École Normale Supérieure (ENS)


Cours: Le XIXème siècle haïtien
Devoir:

Quel a été l’impact sur le monde agraire de la diffusion des notions libérales par les
opposants du gouvernement de Boyer lors des « banquets » organisés par ces derniers.
Expliquez comment les cultivateurs et petits propriétaires ont reçu et modifié ces
notions en un républicanisme populaire.

Professeur : Jean Alix René


Étudiant : Edvard Vincent

Date: 25 juillet 2023


En 1835, la dégradation du niveau de vie en Haïti était critique à cause de la baisse
de la valeur du café sur le marché. Le gouvernement de Broyer se trouvait alors au bord
d'une révolte. C'est ainsi qu'une vague de critiques était lancée contre le régime en place
d'abord dans les journaux et ensuite au parlement. En guise de solutions, Broyer a
décidé de reprendre le paiement de l'indemnité envers la France le 12 février 1838 et
commençait par exclure ses opposants au parlement en 1839 et en 1842. C'est dans ce
contexte que les opposants à son régime avaient décidé de diffuser des idées libérales
dans des banquets à partir de 1842i dans lesquels les cultivateurs et les petits
prioritaires ont été conviés. A ce moment, il convient de rechercher "Quel a été l’impact
sur le monde agraire de la diffusion des notions libérales par les opposants du
gouvernement de Boyer lors des « banquets » organisés par ces derniers et expliquer
comment les cultivateurs et petits propriétaires ont reçu et modifié ces notions en un
républicanisme populaire. Dans notre démarche, nous rechercherons les impacts des
idées libéraux sur le monde agraire, ensuite expliquer comment les cultivateurs et les
petits prioritaires ont compris ces idées et les ont modifiées et enfin nous essaierons
de réaliser une synthèse.

Les idées libérales diffusées lors des banquets dits patriotiques ont eu beaucoup
d'impacts sur le monde agraire. D'abord, elles fournissaient aux paysans les
vocabulaires nécessaires pour exprimer leur propre républicanisme.

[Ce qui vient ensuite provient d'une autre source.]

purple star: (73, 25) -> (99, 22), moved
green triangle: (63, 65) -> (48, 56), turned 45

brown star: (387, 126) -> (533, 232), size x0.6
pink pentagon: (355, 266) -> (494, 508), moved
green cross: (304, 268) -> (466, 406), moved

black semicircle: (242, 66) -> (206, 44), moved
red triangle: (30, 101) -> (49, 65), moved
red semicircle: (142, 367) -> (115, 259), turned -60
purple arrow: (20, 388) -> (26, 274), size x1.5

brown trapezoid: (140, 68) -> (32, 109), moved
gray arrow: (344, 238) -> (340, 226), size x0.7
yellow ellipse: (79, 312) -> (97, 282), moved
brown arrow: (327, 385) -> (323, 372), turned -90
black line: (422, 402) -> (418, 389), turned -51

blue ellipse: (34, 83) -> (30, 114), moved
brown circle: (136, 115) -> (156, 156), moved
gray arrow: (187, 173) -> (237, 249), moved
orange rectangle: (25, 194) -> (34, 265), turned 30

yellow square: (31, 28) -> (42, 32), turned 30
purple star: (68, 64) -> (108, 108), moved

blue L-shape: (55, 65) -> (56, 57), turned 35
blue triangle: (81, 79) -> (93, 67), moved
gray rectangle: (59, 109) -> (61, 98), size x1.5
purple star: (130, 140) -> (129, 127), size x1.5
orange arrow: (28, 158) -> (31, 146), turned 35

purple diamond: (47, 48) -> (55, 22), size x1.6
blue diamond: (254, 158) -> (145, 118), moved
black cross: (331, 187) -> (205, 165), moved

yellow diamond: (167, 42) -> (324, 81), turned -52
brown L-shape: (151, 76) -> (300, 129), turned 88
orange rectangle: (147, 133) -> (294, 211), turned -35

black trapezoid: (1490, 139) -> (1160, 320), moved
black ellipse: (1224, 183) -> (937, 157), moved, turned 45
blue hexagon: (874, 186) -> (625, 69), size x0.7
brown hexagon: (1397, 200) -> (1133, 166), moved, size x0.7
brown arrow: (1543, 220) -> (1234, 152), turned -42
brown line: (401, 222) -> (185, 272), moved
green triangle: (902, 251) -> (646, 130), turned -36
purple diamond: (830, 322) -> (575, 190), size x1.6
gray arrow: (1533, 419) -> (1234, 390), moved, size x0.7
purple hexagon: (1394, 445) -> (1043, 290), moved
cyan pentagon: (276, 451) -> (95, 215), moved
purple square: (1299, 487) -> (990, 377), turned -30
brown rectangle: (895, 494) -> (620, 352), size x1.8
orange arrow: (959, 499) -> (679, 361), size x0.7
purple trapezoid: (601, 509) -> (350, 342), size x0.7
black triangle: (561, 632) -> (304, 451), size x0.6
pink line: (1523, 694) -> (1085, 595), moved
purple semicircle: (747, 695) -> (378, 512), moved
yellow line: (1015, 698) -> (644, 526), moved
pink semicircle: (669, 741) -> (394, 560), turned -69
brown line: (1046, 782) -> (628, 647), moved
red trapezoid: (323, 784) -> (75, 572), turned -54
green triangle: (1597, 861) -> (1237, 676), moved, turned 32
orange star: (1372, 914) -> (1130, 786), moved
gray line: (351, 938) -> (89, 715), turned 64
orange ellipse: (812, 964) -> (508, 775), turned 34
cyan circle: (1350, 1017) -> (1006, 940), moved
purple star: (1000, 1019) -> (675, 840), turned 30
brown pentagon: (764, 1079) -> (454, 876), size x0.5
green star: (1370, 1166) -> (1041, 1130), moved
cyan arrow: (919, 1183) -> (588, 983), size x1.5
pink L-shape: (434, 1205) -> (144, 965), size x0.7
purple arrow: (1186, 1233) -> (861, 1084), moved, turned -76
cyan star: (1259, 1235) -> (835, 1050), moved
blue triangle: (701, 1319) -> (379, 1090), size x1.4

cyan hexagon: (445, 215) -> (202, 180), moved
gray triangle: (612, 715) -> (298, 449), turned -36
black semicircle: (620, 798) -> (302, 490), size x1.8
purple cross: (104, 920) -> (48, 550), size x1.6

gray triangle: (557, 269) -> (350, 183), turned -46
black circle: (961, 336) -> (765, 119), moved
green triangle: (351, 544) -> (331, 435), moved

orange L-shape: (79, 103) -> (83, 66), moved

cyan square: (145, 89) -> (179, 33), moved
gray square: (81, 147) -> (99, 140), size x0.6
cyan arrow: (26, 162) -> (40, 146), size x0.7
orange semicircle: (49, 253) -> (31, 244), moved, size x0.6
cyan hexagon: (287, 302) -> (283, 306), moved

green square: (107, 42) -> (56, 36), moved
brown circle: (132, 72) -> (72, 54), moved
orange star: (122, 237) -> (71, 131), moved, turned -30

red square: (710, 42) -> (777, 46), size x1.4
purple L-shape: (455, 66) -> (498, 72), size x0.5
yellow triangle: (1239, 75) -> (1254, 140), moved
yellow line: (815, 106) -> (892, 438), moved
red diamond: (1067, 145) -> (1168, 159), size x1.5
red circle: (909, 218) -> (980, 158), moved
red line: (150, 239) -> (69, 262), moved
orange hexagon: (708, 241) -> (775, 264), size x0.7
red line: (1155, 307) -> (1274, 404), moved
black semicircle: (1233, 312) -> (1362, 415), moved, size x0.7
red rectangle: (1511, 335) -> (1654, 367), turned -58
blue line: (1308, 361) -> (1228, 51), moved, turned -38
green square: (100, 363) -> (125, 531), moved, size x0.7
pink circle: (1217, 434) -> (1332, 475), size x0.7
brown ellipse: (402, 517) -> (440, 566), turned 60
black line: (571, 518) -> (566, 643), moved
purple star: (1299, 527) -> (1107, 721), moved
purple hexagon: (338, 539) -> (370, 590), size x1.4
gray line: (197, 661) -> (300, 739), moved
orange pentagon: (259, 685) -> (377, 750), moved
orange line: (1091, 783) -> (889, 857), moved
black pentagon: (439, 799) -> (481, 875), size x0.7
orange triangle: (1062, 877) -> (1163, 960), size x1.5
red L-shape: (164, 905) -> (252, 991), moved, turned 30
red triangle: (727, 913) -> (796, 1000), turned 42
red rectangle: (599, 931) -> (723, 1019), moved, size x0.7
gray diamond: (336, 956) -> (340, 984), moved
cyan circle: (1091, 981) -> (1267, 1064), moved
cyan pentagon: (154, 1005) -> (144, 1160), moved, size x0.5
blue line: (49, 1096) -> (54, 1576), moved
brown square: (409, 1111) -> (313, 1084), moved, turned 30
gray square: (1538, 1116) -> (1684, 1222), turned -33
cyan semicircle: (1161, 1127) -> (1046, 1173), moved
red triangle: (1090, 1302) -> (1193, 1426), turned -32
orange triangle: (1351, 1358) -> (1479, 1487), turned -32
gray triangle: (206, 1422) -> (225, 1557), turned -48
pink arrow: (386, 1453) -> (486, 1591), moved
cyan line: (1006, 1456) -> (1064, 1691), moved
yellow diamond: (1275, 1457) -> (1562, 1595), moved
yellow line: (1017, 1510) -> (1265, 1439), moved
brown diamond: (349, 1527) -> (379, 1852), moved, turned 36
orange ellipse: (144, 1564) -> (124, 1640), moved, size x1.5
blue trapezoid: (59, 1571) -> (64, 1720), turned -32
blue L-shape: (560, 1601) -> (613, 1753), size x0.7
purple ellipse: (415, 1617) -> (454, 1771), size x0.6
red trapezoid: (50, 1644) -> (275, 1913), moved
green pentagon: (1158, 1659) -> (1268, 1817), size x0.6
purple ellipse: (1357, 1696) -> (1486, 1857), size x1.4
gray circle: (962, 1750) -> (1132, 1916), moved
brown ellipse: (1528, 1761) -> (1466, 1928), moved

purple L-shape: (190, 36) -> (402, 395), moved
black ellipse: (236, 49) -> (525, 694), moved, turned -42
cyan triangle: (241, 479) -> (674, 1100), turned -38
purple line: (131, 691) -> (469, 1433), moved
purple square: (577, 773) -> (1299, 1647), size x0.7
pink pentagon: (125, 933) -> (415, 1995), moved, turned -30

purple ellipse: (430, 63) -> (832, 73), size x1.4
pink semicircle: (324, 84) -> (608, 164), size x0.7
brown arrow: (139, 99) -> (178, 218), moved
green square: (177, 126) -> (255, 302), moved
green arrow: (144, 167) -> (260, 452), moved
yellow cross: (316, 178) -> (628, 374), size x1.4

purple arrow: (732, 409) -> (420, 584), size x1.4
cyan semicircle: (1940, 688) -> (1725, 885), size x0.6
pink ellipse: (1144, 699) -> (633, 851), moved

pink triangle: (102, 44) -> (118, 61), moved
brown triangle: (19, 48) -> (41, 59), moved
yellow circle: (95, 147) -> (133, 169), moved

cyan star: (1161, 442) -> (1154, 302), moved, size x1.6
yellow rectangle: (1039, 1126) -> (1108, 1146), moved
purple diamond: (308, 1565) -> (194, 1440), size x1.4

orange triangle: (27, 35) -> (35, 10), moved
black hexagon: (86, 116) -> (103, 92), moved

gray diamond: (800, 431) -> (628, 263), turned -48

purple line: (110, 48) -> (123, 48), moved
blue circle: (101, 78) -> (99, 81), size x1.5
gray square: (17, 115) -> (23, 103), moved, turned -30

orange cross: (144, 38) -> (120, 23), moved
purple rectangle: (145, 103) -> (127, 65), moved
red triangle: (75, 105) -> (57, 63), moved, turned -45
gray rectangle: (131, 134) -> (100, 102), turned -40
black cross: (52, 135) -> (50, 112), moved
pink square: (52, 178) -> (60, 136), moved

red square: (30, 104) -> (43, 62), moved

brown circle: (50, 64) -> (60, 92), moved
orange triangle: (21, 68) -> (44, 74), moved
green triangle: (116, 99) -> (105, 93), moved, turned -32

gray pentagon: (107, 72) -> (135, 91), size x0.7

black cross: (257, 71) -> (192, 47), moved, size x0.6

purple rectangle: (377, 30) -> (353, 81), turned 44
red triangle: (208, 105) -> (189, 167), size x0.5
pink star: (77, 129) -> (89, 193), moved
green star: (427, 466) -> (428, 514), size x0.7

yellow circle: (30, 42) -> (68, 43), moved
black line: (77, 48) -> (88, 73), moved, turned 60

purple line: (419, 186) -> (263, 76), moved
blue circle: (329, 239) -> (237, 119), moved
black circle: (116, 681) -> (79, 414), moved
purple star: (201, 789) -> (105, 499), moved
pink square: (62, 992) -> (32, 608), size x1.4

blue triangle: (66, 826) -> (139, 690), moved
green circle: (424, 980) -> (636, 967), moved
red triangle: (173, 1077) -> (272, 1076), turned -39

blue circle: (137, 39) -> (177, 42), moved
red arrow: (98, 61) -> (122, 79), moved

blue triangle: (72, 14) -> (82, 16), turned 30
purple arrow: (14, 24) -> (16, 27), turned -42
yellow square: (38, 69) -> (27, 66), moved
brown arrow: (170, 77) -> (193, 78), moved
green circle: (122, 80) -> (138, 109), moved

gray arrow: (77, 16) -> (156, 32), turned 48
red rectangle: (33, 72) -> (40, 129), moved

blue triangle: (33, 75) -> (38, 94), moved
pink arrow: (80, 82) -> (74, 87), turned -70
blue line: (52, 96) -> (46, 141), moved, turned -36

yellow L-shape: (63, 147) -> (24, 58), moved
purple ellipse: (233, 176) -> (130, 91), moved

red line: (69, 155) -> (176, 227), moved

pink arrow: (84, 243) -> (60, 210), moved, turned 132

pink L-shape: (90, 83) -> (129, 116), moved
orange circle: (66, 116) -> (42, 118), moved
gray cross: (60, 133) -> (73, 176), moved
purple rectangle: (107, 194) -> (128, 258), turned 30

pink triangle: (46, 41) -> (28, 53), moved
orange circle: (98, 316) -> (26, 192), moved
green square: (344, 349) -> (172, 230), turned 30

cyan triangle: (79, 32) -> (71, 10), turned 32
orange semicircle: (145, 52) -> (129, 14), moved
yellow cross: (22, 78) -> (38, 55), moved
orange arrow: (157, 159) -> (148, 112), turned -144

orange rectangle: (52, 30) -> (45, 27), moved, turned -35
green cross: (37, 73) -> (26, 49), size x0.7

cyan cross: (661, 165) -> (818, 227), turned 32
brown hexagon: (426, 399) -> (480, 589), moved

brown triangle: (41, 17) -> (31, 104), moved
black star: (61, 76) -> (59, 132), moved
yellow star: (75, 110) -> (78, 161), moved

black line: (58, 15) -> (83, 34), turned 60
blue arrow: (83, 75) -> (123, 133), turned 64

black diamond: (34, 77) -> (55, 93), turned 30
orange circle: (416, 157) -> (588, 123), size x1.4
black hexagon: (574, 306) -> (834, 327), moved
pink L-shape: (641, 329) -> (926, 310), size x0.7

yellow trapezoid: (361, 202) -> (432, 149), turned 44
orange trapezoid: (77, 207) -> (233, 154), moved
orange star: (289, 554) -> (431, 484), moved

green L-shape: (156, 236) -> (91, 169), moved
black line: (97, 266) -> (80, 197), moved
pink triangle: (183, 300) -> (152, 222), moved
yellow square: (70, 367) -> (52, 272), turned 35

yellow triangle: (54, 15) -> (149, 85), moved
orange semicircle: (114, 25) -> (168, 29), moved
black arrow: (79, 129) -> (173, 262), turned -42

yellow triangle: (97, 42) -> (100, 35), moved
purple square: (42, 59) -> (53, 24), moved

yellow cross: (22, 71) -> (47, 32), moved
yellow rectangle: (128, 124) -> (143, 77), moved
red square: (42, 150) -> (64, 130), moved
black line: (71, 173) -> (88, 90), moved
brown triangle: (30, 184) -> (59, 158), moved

D'autre part, elles
les fournissaient de nouvelles méthodes et instruments pour mener leurs
revendications politiques et sociales. En effet, la préparation et la diffusion du
Manifeste appelé "Avis" et la révolte de 1844 sont des exemples de l'influence des
banquets sur le monde agraire. Ensuite, il faut souligner que ces banquets accordaient
aux paysans la vision d'un avenir meilleur basé sur l'éducation pour leurs enfants,
l'élévation du prix de leurs d'entrée, l'abondanceii... D'autre part, les banquets
permettaient aux paysans de mettre en relation le projet d'un établissement
démocratique et leurs projets de revendications à l'égalité sociales et l'amélioration de
leurs conditions de vie. En ce sens, en mettant emphase sur la notion de souffrance,
nous pouvons même tenter d'établir à tort ou à raison une quelconque audacieuse
relation entre le nom de l'armée de Jean Jacques Acaau sous l'appellation de l'armée
souffrante et les allégations suivantes du représentant du journal l'Union à Jacmel: «
Notre place est toujours en état de privation et de souffrances qui pèse depuis quelques
temps sur les consommateurs»iii. En somme, les banquets mettaient les cultivateurs et
les petits propriétaires en contact direct avec le discours libéral axé sur des
revendications pour des réformes institutionnelles.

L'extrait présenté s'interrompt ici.